(Work order) Where "sont" appears in a line of the entries below, that line should be copied.

[Input material — start]

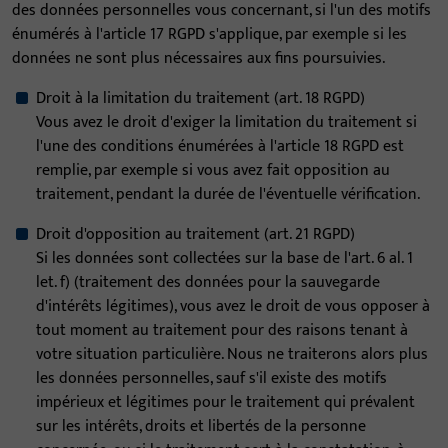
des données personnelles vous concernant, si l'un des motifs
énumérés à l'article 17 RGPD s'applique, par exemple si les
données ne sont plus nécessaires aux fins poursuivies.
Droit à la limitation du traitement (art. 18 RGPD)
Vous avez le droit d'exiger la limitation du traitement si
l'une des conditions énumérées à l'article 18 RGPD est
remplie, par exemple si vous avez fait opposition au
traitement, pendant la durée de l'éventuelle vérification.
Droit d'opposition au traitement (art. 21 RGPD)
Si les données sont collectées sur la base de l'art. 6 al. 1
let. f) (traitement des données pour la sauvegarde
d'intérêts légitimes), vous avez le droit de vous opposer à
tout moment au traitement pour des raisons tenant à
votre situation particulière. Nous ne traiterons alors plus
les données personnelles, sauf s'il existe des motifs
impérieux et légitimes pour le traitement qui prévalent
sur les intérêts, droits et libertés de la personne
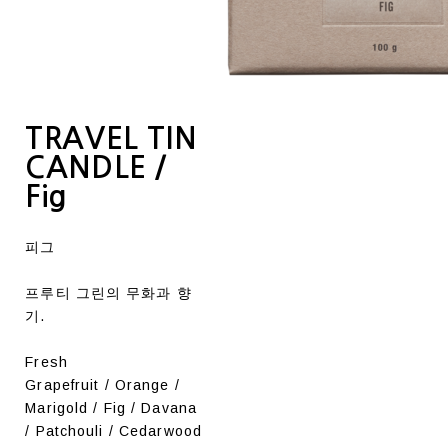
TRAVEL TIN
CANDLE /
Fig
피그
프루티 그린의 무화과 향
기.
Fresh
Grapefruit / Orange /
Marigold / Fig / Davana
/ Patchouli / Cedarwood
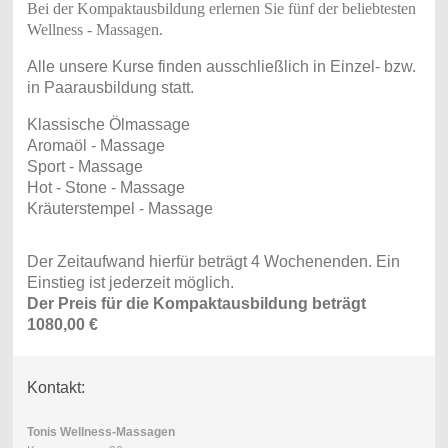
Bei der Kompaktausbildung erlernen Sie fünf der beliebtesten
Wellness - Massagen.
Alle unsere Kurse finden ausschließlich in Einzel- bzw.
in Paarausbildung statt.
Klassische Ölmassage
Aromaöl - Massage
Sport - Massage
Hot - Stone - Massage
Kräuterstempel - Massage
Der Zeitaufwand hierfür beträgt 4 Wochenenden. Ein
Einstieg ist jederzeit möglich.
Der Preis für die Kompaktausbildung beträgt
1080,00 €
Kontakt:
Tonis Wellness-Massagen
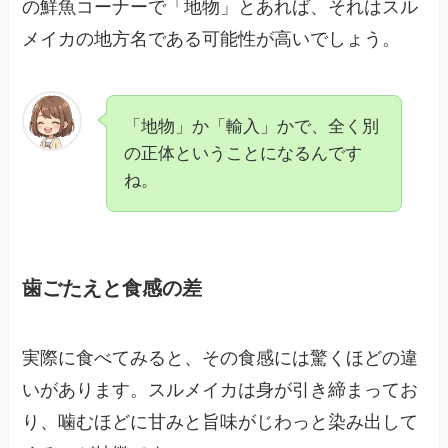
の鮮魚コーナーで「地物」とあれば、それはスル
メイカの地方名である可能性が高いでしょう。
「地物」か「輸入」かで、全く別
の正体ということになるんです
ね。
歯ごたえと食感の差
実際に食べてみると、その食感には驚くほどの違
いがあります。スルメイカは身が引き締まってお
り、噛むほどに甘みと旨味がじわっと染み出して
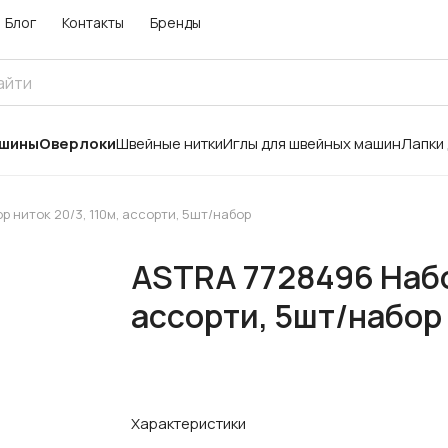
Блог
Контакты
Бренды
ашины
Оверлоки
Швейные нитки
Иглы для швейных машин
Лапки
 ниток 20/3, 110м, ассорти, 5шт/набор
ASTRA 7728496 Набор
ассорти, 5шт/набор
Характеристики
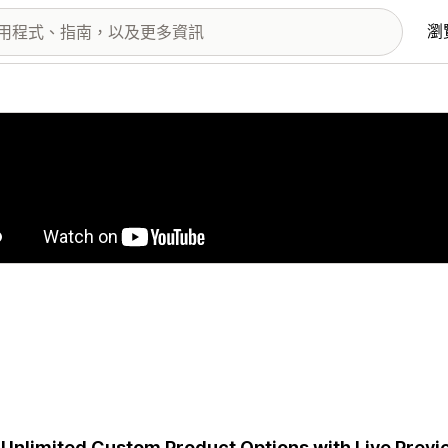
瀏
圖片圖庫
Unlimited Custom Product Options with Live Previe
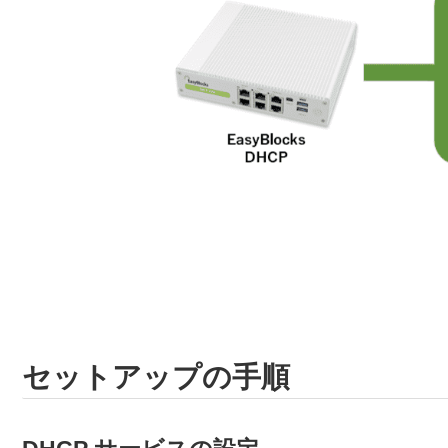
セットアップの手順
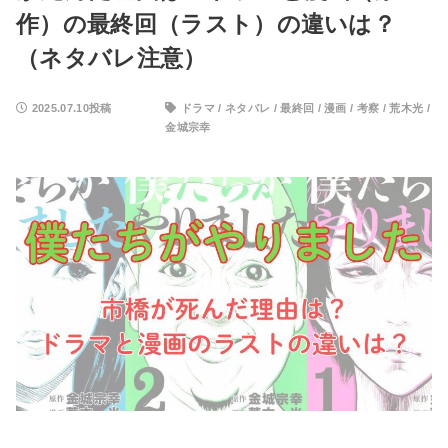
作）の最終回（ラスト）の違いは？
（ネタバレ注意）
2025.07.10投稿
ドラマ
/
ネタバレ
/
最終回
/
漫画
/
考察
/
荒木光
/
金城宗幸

[Input material — finish]
[Input material — start]

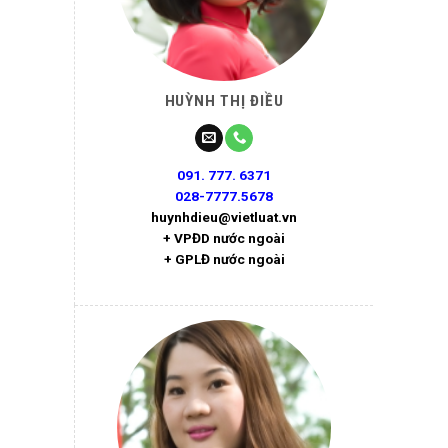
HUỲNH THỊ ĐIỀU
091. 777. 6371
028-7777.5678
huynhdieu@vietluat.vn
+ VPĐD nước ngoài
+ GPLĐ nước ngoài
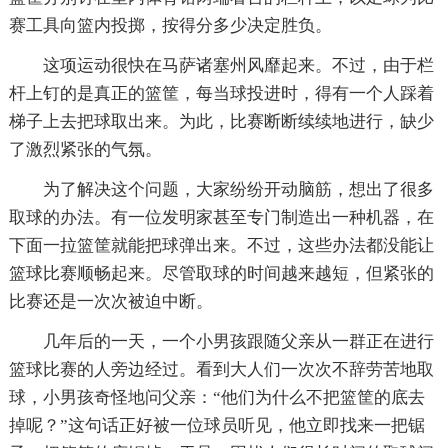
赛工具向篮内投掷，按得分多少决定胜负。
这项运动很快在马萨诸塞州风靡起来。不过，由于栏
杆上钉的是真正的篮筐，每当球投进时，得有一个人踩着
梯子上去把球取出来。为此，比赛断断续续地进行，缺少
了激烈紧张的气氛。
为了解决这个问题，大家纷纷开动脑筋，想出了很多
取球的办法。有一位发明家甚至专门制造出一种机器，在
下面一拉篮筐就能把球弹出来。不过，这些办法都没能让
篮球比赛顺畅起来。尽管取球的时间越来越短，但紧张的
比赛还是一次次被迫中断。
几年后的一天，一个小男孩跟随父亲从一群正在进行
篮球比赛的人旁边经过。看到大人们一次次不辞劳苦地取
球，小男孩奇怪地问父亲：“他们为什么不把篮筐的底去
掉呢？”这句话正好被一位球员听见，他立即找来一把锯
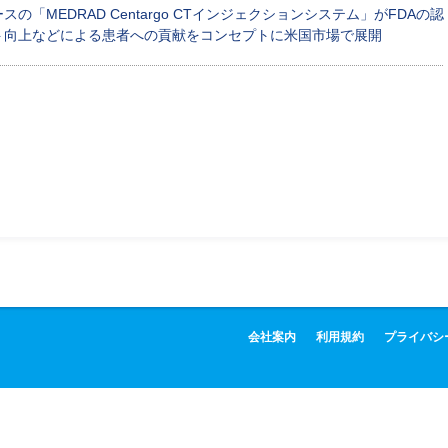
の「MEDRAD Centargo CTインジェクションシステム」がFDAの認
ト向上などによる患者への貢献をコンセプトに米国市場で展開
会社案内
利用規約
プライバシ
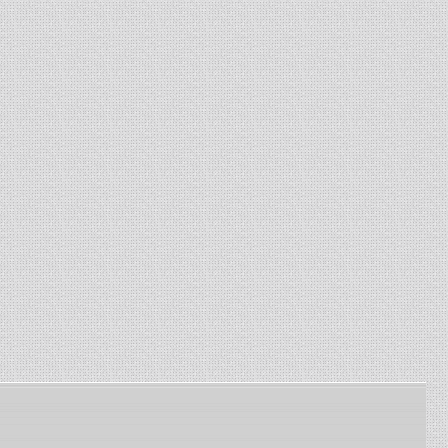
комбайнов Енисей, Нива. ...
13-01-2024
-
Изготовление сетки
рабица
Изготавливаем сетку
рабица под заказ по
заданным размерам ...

[Input material — finish]

(Exercise answer)
données ne sont plus nécessaires aux fins poursuivies.
Si les données sont collectées sur la base de l'art. 6 al. 1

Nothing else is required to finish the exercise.